Here’s the Beltway sage Maureen Dowd, defending those who danced in the streets and shouted “USA!” at the news that Osama bin Laden had been killed by the U.S. military:
I don’t want closure. There is no closure after tragedy. I want memory, and justice, and revenge. When you’re dealing with a mass murderer who bragged about incinerating thousands of Americans and planned to kill countless more, that seems like the only civilized and morally sound response.
I don’t want closure either. It’s a meaningless concept in the real world, where cause and effect ripple through all of our actions. All I want is some intelligent discourse in the mainstream media, where almost all opinion pieces are written by hacks such as Dowd, who can always be counted on to poke fun at the Washington D.C. establishment without ever — not once — writing from a point of view outside the narrow range of opinions acceptable to that establishment.
Dowd is either too dishonest or too feeble-minded to address the implications of her gung-ho remarks about bin Laden. In World War II, Gen. Curtis “Bombs Away” LeMay gave the order to incinerate not thousands, but hundreds of thousands of civilians in the air war against Japan. And this was before nukes were dropped on Hiroshima and Nagasaki. Wouldn’t the only “morally sound” response to LeMay’s savagery have been to kill him by whatever means necessary? Or was his savagery morally sound because Americans were the good guys?
Similarly, Richard Nixon and Henry Kissinger, from 1969 to 1973, secretly and illegally ordered air raids in Cambodia that killed a half-million civilians and led to the takeover of the country by the Khmer Rouge, who subsequently massacred millions. (Sideshow, by William Shawcross, is the book to read.)
Nixon lived long enough to partially “rehabilitate” his reputation. Kissinger, arguably the most well-known living mass murderer, is regarded as a respected elder statesmen by much of the mainstream press. But wouldn’t it be morally sound to indict and prosecute Kissinger for his well-documented crimes?
And what about George W. Bush and Dick Cheney? Wouldn’t it be morally sound to bring charges against them for misleading America into a war in Iraq that resulted in hundreds of thousands of civilian deaths? There are prosecutors in Europe who think so. Both men know they might end up in jail if they were to set foot in some civilized country where jurists don’t turn a blind eye to the crimes of the rich and powerful.
The headline on Dowd’s column was “Killing evil doesn’t make us evil.” This is a silly pronouncement (how does one “kill” evil, a force stoked by killing?) that assumes a conveniently reductive definition of evil.
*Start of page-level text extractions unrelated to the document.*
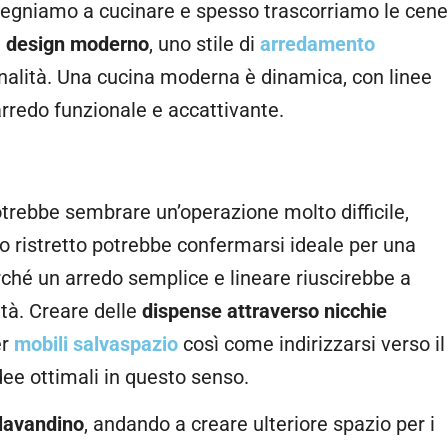
nsegniamo a cucinare e spesso trascorriamo le cene
n
design moderno
, uno stile di
arredamento
nalità. Una cucina moderna è dinamica, con linee
arredo funzionale e accattivante.
trebbe sembrare un’operazione molto difficile,
o ristretto potrebbe confermarsi ideale per una
erché un arredo semplice e lineare riuscirebbe a
tà. Creare delle
dispense attraverso nicchie
er
mobili salvaspazio
così come indirizzarsi verso il
idee ottimali in questo senso.
lavandino
, andando a creare ulteriore spazio per i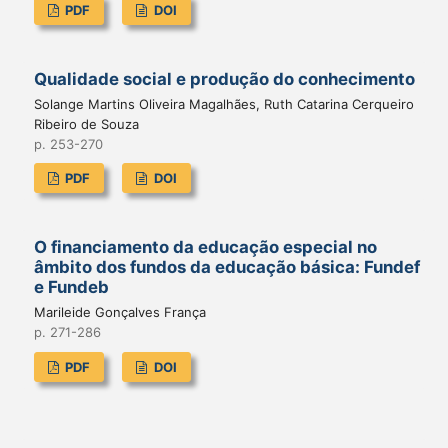
PDF
DOI
Qualidade social e produção do conhecimento
Solange Martins Oliveira Magalhães, Ruth Catarina Cerqueiro
Ribeiro de Souza
p. 253-270
PDF
DOI
O financiamento da educação especial no
âmbito dos fundos da educação básica: Fundef
e Fundeb
Marileide Gonçalves França
p. 271-286
PDF
DOI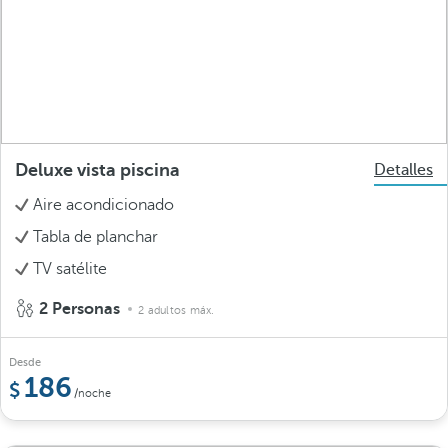
Deluxe vista piscina
Detalles
Aire acondicionado
Tabla de planchar
TV satélite
2 Personas
2 adultos máx.
Desde
186
/noche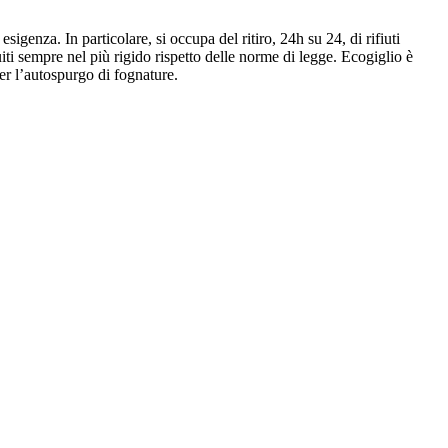
sigenza. In particolare, si occupa del ritiro, 24h su 24, di rifiuti
uiti sempre nel più rigido rispetto delle norme di legge. Ecogiglio è
per l’autospurgo di fognature.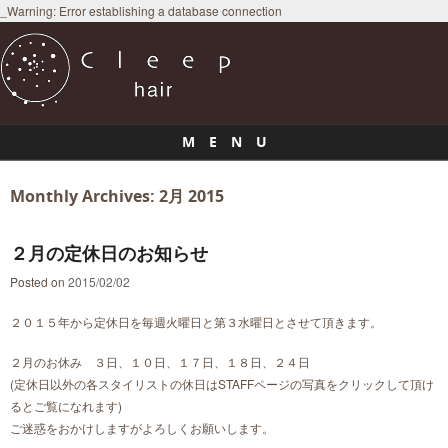
_Warning: Error establishing a database connection
M E N U
Skip to content
Monthly Archives:
2月 2015
２月の定休日のお知らせ
Posted on
2015/02/02
２０１５年から定休日を毎週火曜日と第３水曜日とさせて頂きます。
２月のお休み ３日、１０日、１７日、１８日、２４日
(定休日以外の各スタイリストの休日はSTAFFページの写真をクリックして頂け
るとご覧になれます)
ご迷惑をおかけしますがよろしくお願いします。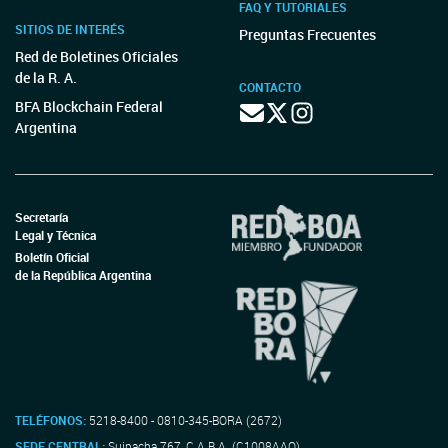
FAQ Y TUTORIALES
SITIOS DE INTERÉS
Preguntas Frecuentes
Red de Boletines Oficiales
de la R. A.
CONTACTO
BFA Blockchain Federal
Argentina
Secretaría
Legal y Técnica
Boletín Oficial
de la República Argentina
TELÉFONOS:
5218-8400 - 0810-345-BORA (2672)
SEDE CENTRAL:
Suipacha 767, C.A.B.A. (C1008AAO)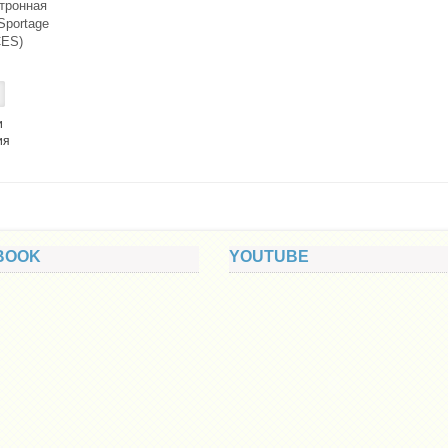
тронная
Sportage
CES)
и
ия
BOOK
YOUTUBE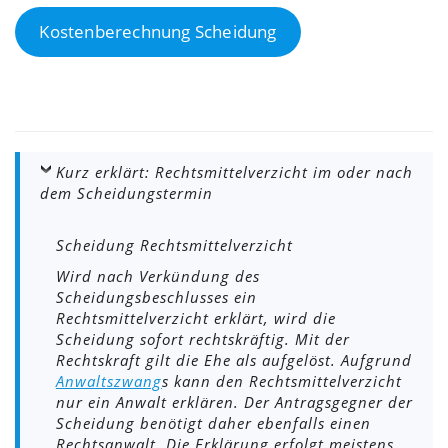
Kostenberechnung Scheidung
Kurz erklärt: Rechtsmittelverzicht im oder nach
dem Scheidungstermin
Scheidung Rechtsmittelverzicht
Wird nach Verkündung des
Scheidungsbeschlusses ein
Rechtsmittelverzicht erklärt, wird die
Scheidung sofort rechtskräftig. Mit der
Rechtskraft gilt die Ehe als aufgelöst. Aufgrund
Anwaltszwang
s kann den Rechtsmittelverzicht
nur ein Anwalt erklären. Der Antragsgegner der
Scheidung benötigt daher ebenfalls einen
Rechtsanwalt. Die Erklärung erfolgt meistens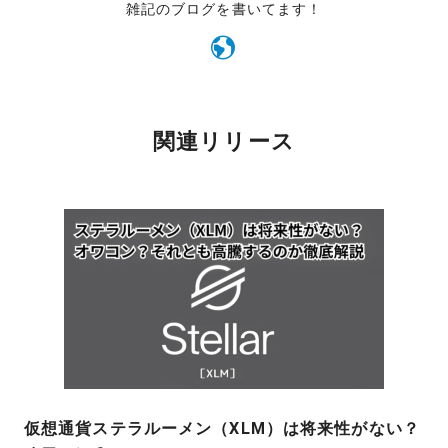
雑記のブログを書いてます！
関連リリース
仮想通貨ステラルーメン（XLM）は将来性がない？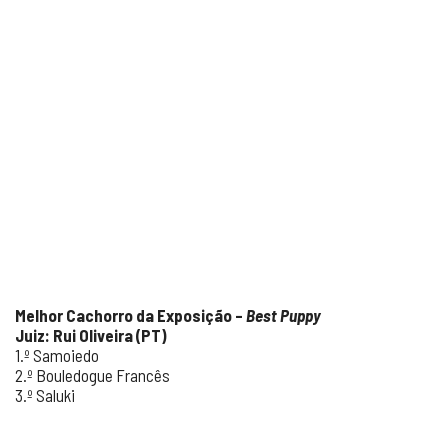
Melhor Cachorro da Exposição –
Best Puppy
Juiz: Rui Oliveira (PT)
1.º Samoiedo
2.º Bouledogue Francês
3.º Saluki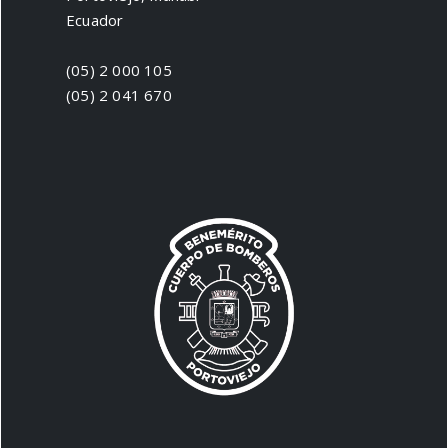
Ecuador
(05) 2 000 105
(05) 2 041 670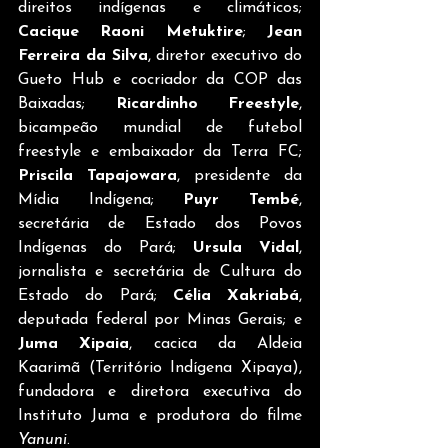
direitos indígenas e climáticos; 
Cacique Raoni Metuktire
; 
Jean 
Ferreira da Silva
, diretor executivo do 
Gueto Hub e cocriador da COP das 
Baixadas; 
Ricardinho Freestyle
, 
bicampeão mundial de futebol 
freestyle e embaixador da Terra FC; 
Priscila Tapajowara
, presidente da 
Mídia Indígena; 
Puyr Tembé
, 
secretária de Estado dos Povos 
Indígenas do Pará; 
Ursula Vidal
, 
jornalista e secretária de Cultura do 
Estado do Pará; 
Célia Xakriabá
, 
deputada federal por Minas Gerais; e 
Juma Xipaia
, cacica da Aldeia 
Kaarimã (Território Indígena Xipaya), 
fundadora e diretora executiva do 
Instituto Juma e produtora do filme 
Yanuni
.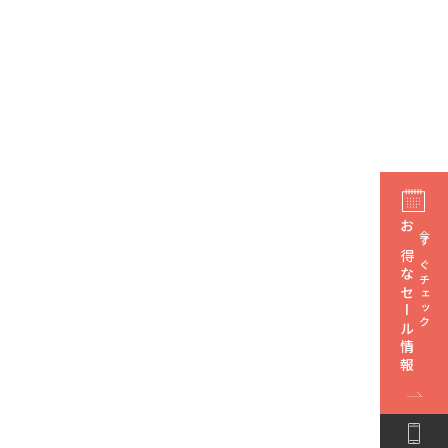
お得なセール情報
今すぐチェック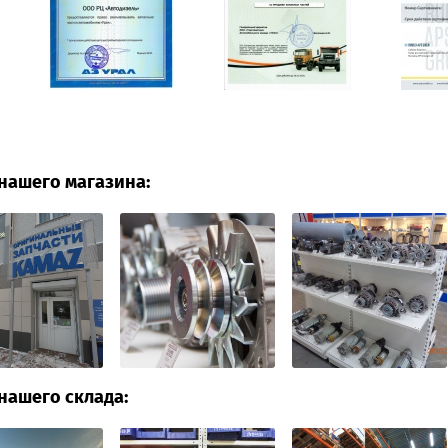
нашего магазина:
нашего склада: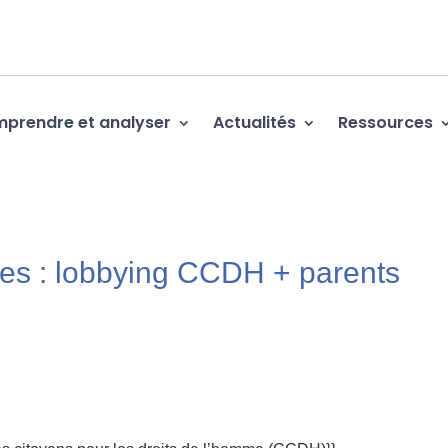
prendre et analyser
Actualités
Ressources
res : lobbying CCDH + parents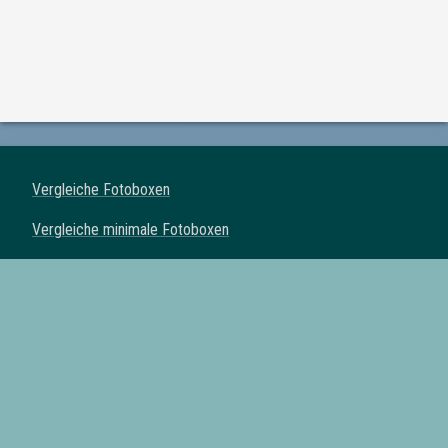
Vergleiche Fotoboxen
Vergleiche minimale Fotoboxen
Vergleiche klassische Fotoboxen
Vergleiche Spiegel Fotoboxen
Vergleiche Fotoautomaten
Fotoboxen mit Drucker
Fotoboxen mit Requisiten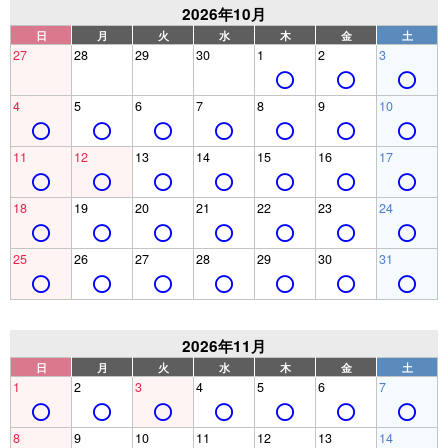
2026年10月
日
月
火
水
木
金
土
27
28
29
30
1
2
3
4
5
6
7
8
9
10
11
12
13
14
15
16
17
18
19
20
21
22
23
24
25
26
27
28
29
30
31
2026年11月
日
月
火
水
木
金
土
1
2
3
4
5
6
7
8
9
10
11
12
13
14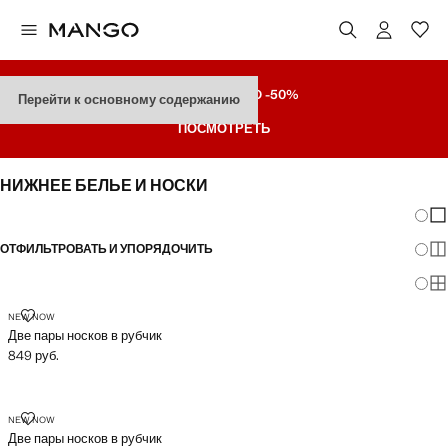
РАСПРОДАЖА
ДO -50%
Перейти к основному содержанию
ПОСМОТРЕТЬ
НИЖНЕЕ БЕЛЬЕ И НОСКИ
Измен
По
ОТФИЛЬТРОВАТЬ И УПОРЯДОЧИТЬ
По
По
ДВЕ ПАРЫ НОСКОВ В РУБЧИК
NEW NOW
Две пары носков в рубчик
849 руб.
Текущая цена [849 руб. ]
ДВЕ ПАРЫ НОСКОВ В РУБЧИК
NEW NOW
Две пары носков в рубчик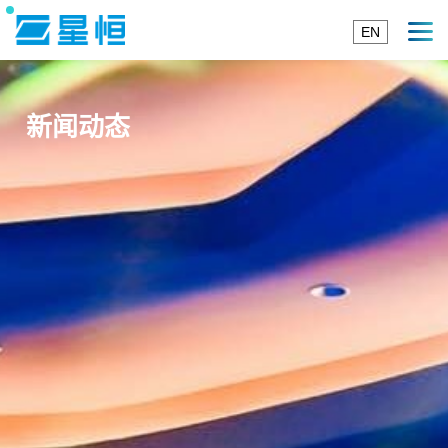
EN
新闻动态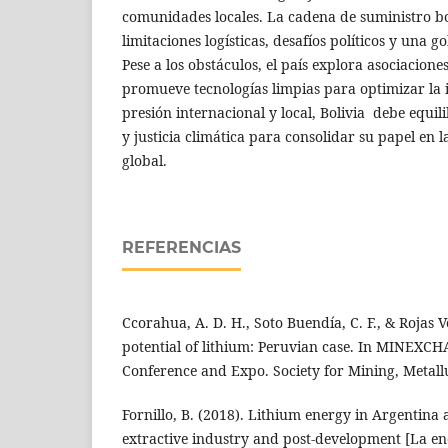
comunidades locales. La cadena de suministro b
limitaciones logísticas, desafíos políticos y una 
Pese a los obstáculos, el país explora asociacion
promueve tecnologías limpias para optimizar la 
presión internacional y local, Bolivia debe equil
y justicia climática para consolidar su papel en l
global.
REFERENCIAS
Ccorahua, A. D. H., Soto Buendía, C. F., & Rojas V
potential of lithium: Peruvian case. In MINEX
Conference and Expo. Society for Mining, Metall
Fornillo, B. (2018). Lithium energy in Argentina
extractive industry and post-development [La ener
History has shown that people often become so convinced of their own inherent goodness that they fail to recognize the point at which their conduct makes them no better than their enemies.
Midway through her column, Dowd writes, “I leave it to subtler minds to parse the distinction between what is just and what is justified.”
Too bad she didn’t take her own advice. And too bad NYT editors are too intellectually lazy — or, more likely, too cowardly — to publish op-ed pieces on such a serious subject by writers who don’t stoop to using the written word to wave the flag.